▶ EXERCISE MATERIALS:
⟨

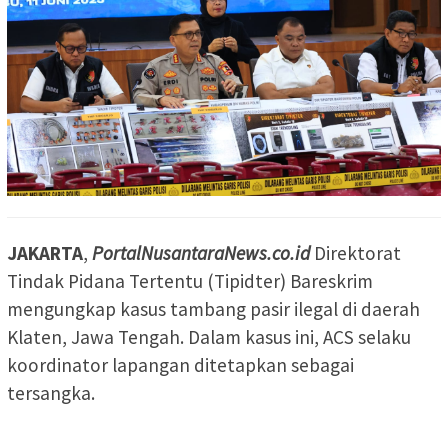
JAKARTA
,
PortalNusantaraNews.co.id
Direktorat
Tindak Pidana Tertentu (Tipidter) Bareskrim
mengungkap kasus tambang pasir ilegal di daerah
Klaten, Jawa Tengah. Dalam kasus ini, ACS selaku
koordinator lapangan ditetapkan sebagai
tersangka.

⟩

▶ TASK: Among the lines of the material, find those holding the word "kasus" and return them.

▶ ANSWER TO THIS EXERCISE:
mengungkap kasus tambang pasir ilegal di daerah
Klaten, Jawa Tengah. Dalam kasus ini, ACS selaku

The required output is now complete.